More often that not, however, they never make it back to their rightful owners. And so after 90 days, the City of Lubbock auctions it off.
"If there's a narcotics raid, or during a traffic stop, lots of times officers will come across lots of stolen property," according to Sgt. Jason Lewis. "When nobody ever comes for it, then City Purchasing takes it in 90 days and will sell it."
Serial numbers are the best way to prove to officials that item is actually yours. The problem is, most people don't bother keeping track of them. And without adequate indentification, police say it's hard for victims to verify something is rightfully theirs.
"If they just call up and say 'Yeah, I had my 70-inch Samsung plasma TV stolen,' we're just gonna say, 'Well great, what's the serial number?'" Lewis says. "And if they don't have it, well, we can't help them. So a burglar goes free, and we have a pile of TVs we can't do anything with."
Luckily, it's an easy fix, just keep track of identifiers like serial numbers. There's even an electronic way to do it. Websites like leadsonline.com let you create a record of your valuables. That way if they're ever stolen, there's no question it's yours.
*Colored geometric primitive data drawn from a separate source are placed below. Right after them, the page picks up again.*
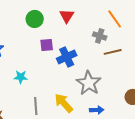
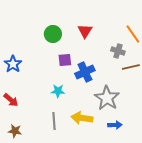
cyan star: (21, 77) -> (58, 91), moved
yellow arrow: (64, 103) -> (82, 118), turned -40

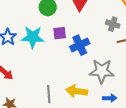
cyan star: (58, 91) -> (33, 37), moved, size x1.6
gray star: (107, 98) -> (102, 71), turned -30

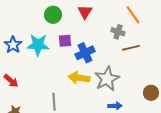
gray star: (102, 71) -> (107, 79), turned -30
yellow arrow: (77, 91) -> (79, 78), moved

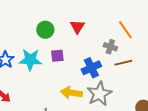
blue cross: (85, 53) -> (91, 68), moved

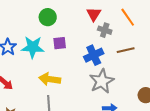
red triangle: (77, 27) -> (94, 14), moved
gray cross: (110, 47) -> (105, 30), moved
yellow arrow: (71, 93) -> (50, 79), moved

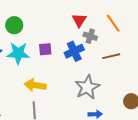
green circle: (48, 17) -> (14, 25), moved
blue cross: (94, 55) -> (74, 51), moved

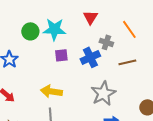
red triangle: (79, 20) -> (90, 17), moved
cyan star: (18, 53) -> (54, 29), moved

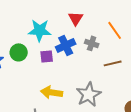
green circle: (30, 31) -> (19, 52), moved
blue cross: (90, 57) -> (66, 45), moved
yellow arrow: (51, 91) -> (52, 92), moved

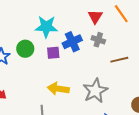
red triangle: (76, 18) -> (95, 17), moved
orange line: (115, 30) -> (121, 14), moved

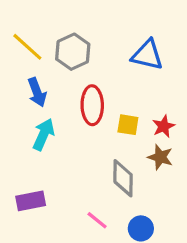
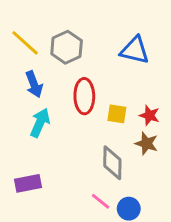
red star: (164, 126) -> (149, 115), turned -30
pink line: (97, 220) -> (101, 201), moved

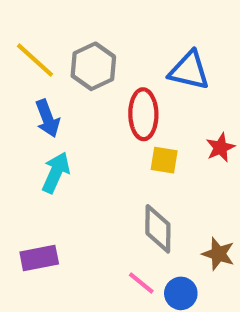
red ellipse: (84, 96) -> (143, 114), moved
red star: (149, 115) -> (220, 148), moved, turned 30
brown star: (146, 143) -> (218, 254), moved

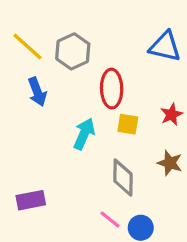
blue triangle: (189, 70) -> (165, 47), moved
cyan arrow: (56, 173) -> (84, 134), moved
brown star: (218, 254) -> (170, 163), moved

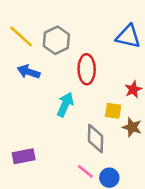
blue arrow: (37, 92) -> (29, 72), turned 130
yellow square: (128, 124) -> (113, 111), moved

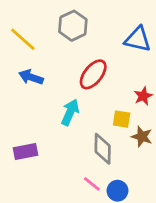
gray hexagon: (56, 40) -> (73, 26), moved
red ellipse: (87, 69) -> (93, 74), turned 40
purple rectangle: (24, 156) -> (26, 151), moved

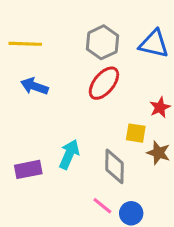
gray hexagon: (73, 26) -> (102, 42), moved
yellow line: (23, 39) -> (25, 44), turned -40
cyan arrow: (70, 112) -> (69, 154), moved

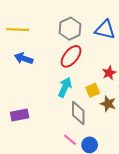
yellow square: (136, 133) -> (93, 90), turned -32
cyan arrow: (69, 154) -> (65, 87), moved

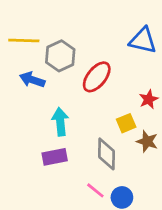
gray hexagon: (70, 29) -> (60, 56), moved
cyan arrow: (65, 87) -> (60, 122), moved, turned -30
purple rectangle: (20, 115) -> (55, 157), moved

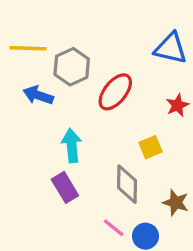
red star: (149, 99) -> (177, 105), moved
brown star: (147, 141) -> (176, 203), moved
purple rectangle: (55, 157) -> (65, 187), turned 70

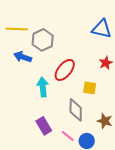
red ellipse: (115, 92) -> (65, 70), moved
yellow square: (151, 147) -> (90, 88), turned 32
purple rectangle: (65, 187) -> (44, 126), moved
"All you have to do is get on a computer, and yours is probably stolen, so get on your friend's, then download it and send [that record] to us," Lewis says. "So then we will have that information right then. That is so helpful for us, and helpful for you."
Police say it's a win win solution. You keep your stuff, they catch a criminal.
"It's hard to prosecute someone for a burglary that we know they committed, when we don't have a victim. So, that's another reason we really want people to take down those serial numbers," Lewis says. "The faster we can get those people locked up, the the faster we can slow down crime in our city."